Mastitis: The following is my approach to dealing with mastitis.
If the mother has symptoms for more than 24 hours, she should start antibiotics. If the mother has symptoms for less than 24 hours, I will prescribe an antibiotic, but suggest the mother wait before starting the medicine. If, over the next 8-12 hours, her symptoms are worsening (more pain, spreading of the redness, enlargement of the hardened area), then the mother should start the antibiotics. If, 24 hours later, the mother has not worsened, but not improved, she should start the antibiotics. However, if symptoms are starting to decrease, there is no need to start the antibiotics. The symptoms usually continue to resolve and will have disappeared over the next 2 to 5 days. Fever will usually be gone within 24 hours, the pain within 24-48 hours, the breast hardness within the next couple of day. The redness may remain for a week or longer.
Once improvement begins, on or off antibiotics, it should continue. If you get worse, or symptoms do not continue to improve over 24 or 48 hours, call the clinic.
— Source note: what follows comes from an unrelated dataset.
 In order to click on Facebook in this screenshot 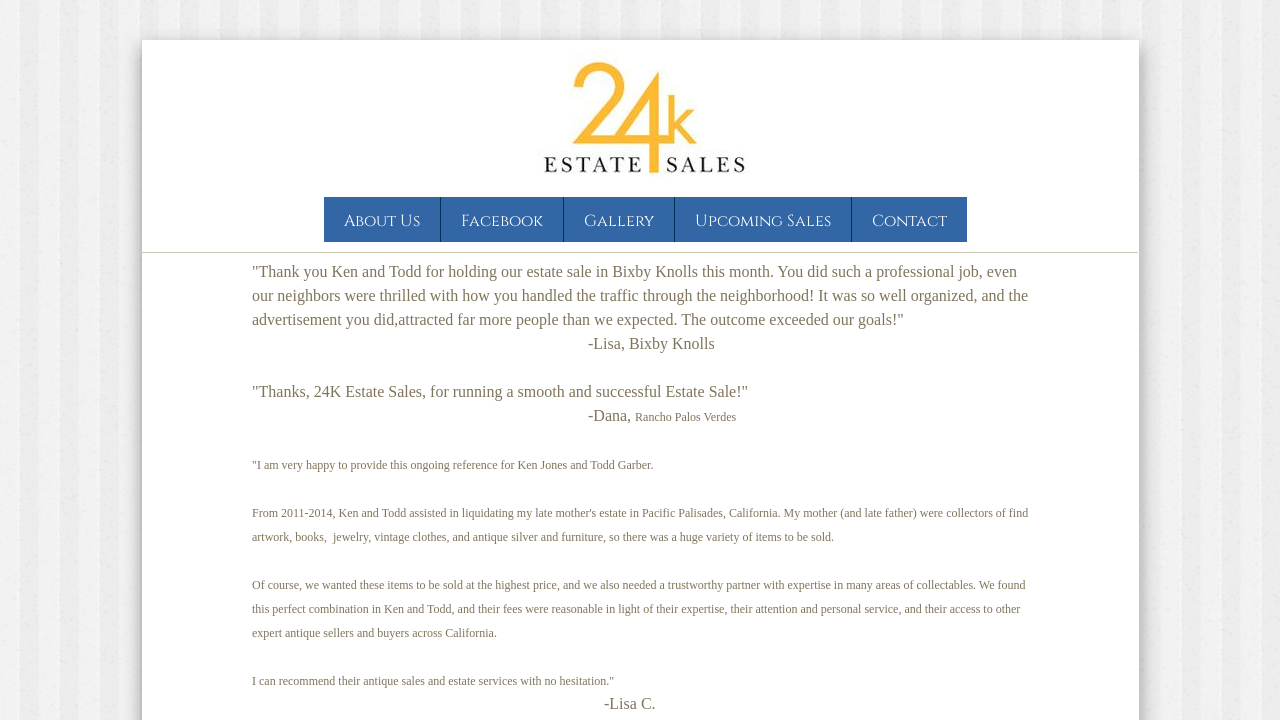, I will do `click(502, 221)`.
- Continue breastfeeding, unless it is just too painful to do so. If you cannot continue breastfeeding, express your milk as best you can in the meantime, and restart breastfeeding as soon as you can. Continuing breastfeeding helps mastitis to resolve more rapidly. There is no danger to the baby.
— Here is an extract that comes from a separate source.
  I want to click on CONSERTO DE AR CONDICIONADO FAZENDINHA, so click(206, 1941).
- Heat (hot water bottle) applied to the affected area helps fight off the infection.
- Rest helps fight off infection.
- Fever helps fight off infection. Treat fever if you feel bad, not just because you have it.
- Take acetaminophen, ibuprofen or other medication for pain as you need it. You will feel better and there is no danger to the baby, who gets only a tiny amount.
Note: Amoxycillin, plain penicillin and other antibiotics are often ineffective for mastitis. If you need an antibiotic, you need one which is effective against Staphylococcus aureus. Effective for this bug are: cephalexin, cefaclor, cloxacillin, flucloxacillin, amoxycillin-clavulinic acid, clindamycin and ciprofloxacin. The last two are effective for mothers allergic to penicillin. You can and should continue breastfeeding with all these medications.
Abscess: Abscess occasionally complicates mastitis. You do not have to stop breastfeeding, not even on the affected side. Usually, the abscess needs to be drained surgically, but you should continue breastfeeding. Contact the clinic.